The report cites a study for the U.S. Department of Labor Women’s Bureau in which the Urban Institute found mothers, on average, lose out on $295,0000 in earnings and retirement income. That’s roughly 15% of their potential lifetime income. The loss was even greater among less-educated mothers, who lose out on 26% of potential lifetime income.

“The size of the care economy is hard to assess because much care work is unpaid,” the report reads. “One 2022 study estimated the total value of the care economy, both paid and unpaid, at $6 trillion, or roughly one quarter of the entire U.S. gross domestic product (GDP). This includes $2.5 to $3.5 trillion in unpaid care labor, $2.2 trillion in the formal care economy, and $400 billion in the “gray economy” (labor that is paid under the table and not counted in most economic statistics). A 2012 study found a similar value, $3.2 trillion, for unpaid caregiving work.”
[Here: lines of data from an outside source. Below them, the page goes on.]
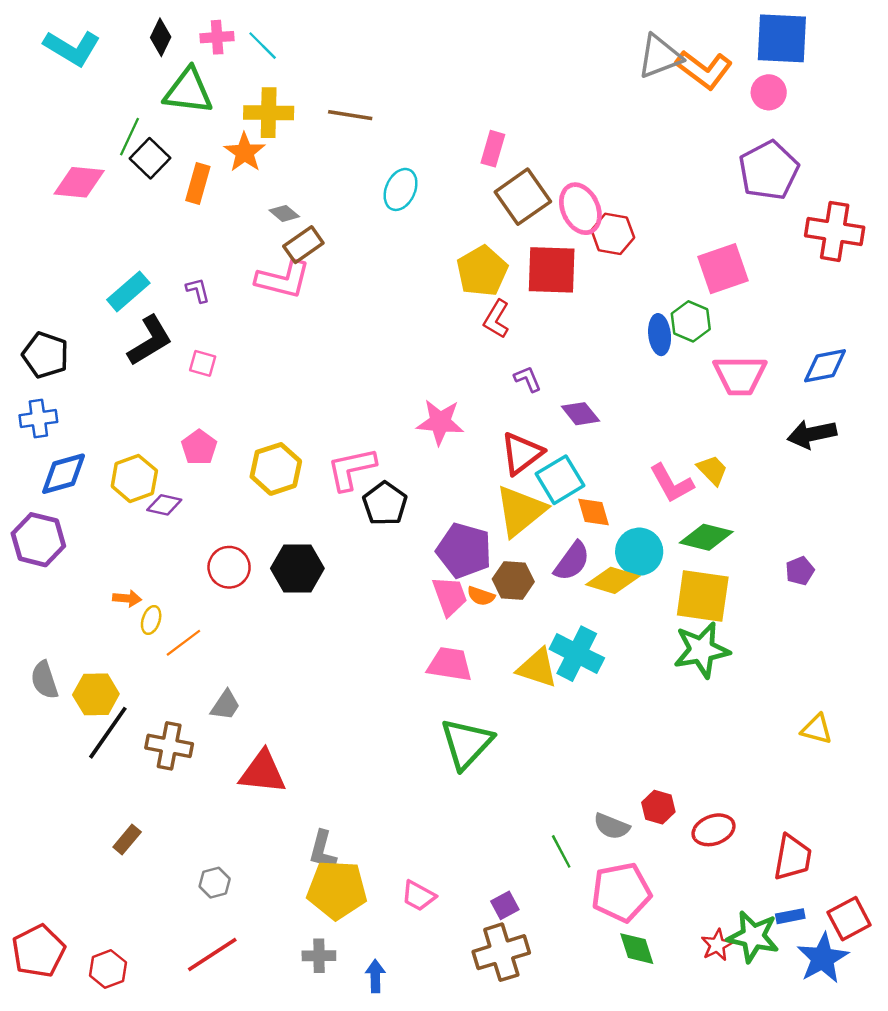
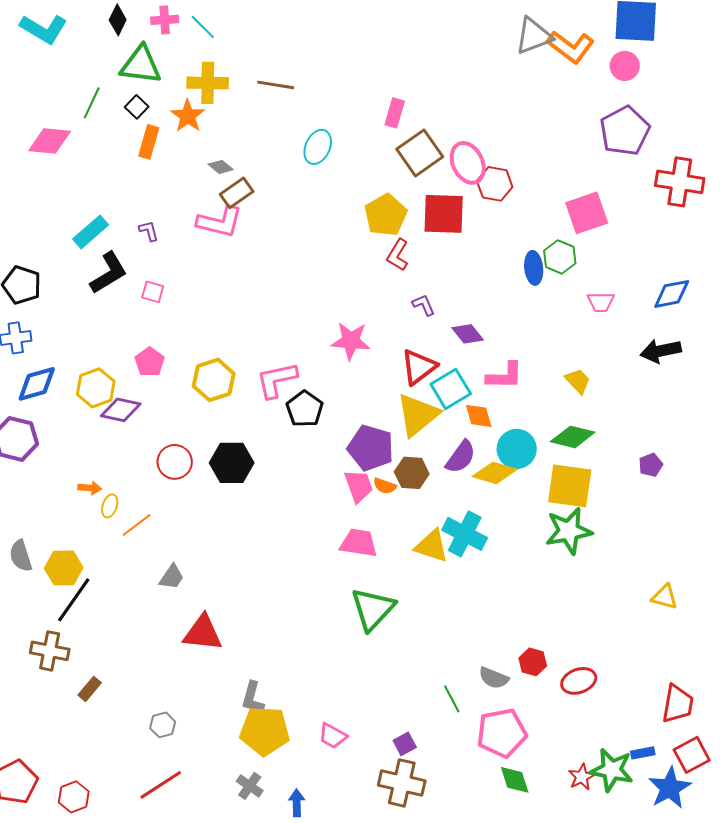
black square: (150, 158) -> (137, 107), moved, size x0.7
pink trapezoid: (740, 375) -> (601, 302), size x0.6
pink L-shape: (672, 483) -> (505, 376), moved, turned -60
purple diamond: (164, 505) -> (121, 410), size x1.4
brown cross: (169, 746) -> (50, 651), moved
red trapezoid: (793, 857) -> (678, 704), moved
brown cross: (501, 952) -> (402, 783), turned 30
gray cross: (319, 956) -> (250, 786), turned 36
One driving factor in the statistical differences seen between genders in the data: the very different occupations in which men and women are concentrated, often due to both traditional attitudes about gender and their types of labor, as well as expectations that women will disproportionately perform unpaid labor in child care and family health care.
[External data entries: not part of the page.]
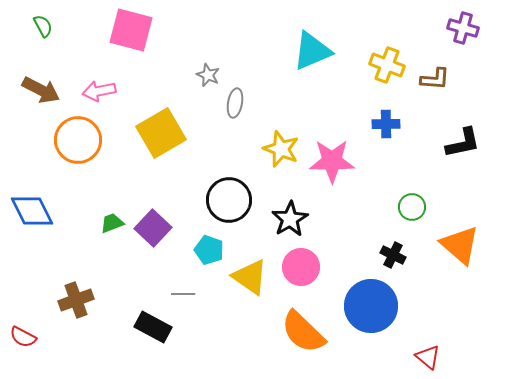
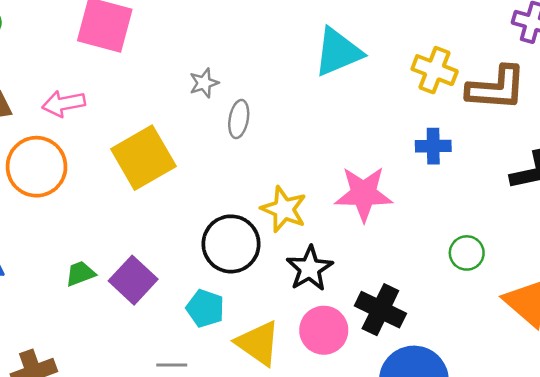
gray star: (208, 75) -> (204, 83), turned 30
brown L-shape: (435, 79) -> (496, 88), size x1.6
yellow star: (281, 149) -> (284, 209), moved
black cross: (393, 255) -> (380, 310), moved, size x1.5

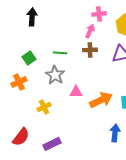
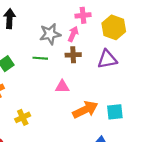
gray star: (55, 75) -> (50, 34), moved, turned 30
pink triangle: (76, 92) -> (62, 87), moved

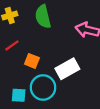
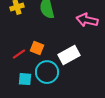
red line: (12, 45) -> (19, 54), moved

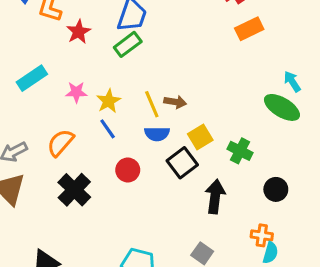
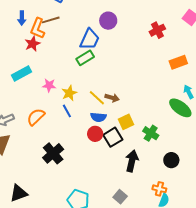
orange rectangle: (249, 29) -> (178, 62), moved
red star: (79, 32) -> (33, 44), moved
yellow line: (152, 104) -> (97, 98), turned -30
red circle: (128, 170) -> (95, 134), moved
black cross: (74, 190) -> (53, 153), moved

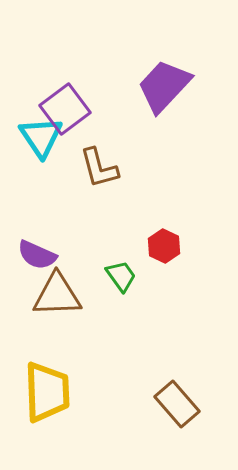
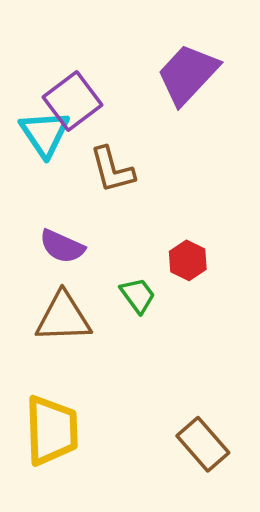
purple semicircle: (37, 255) -> (62, 246), moved

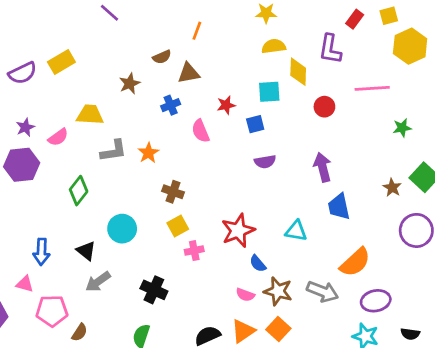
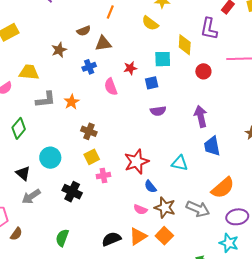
yellow semicircle: (274, 46) -> (150, 23), moved, turned -138
black cross: (154, 290) -> (72, 192), moved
343,000 – Approximate number of women in North Carolina who worked in office and administrative support jobs, 2022

72% –  Share of all such jobs in North Carolina occupied by women

91% – Share of healthcare support workers who were women in North Carolina, 2022

86% – Share of personal care and service workers who were women in North Carolina, 2022

81% – Share of workers who were women in healthcare practitioner and related technical occupations in North Carolina, 2022

77% – Share of workers who were women in education, training and library occupations in North Carolina, 2022

60% – Share of workers who were men in management occupations in North Carolina. This category had the third-largest number of women workers at nearly 247,000, but given the gender gap, the report calls men “overrepresented” in this group.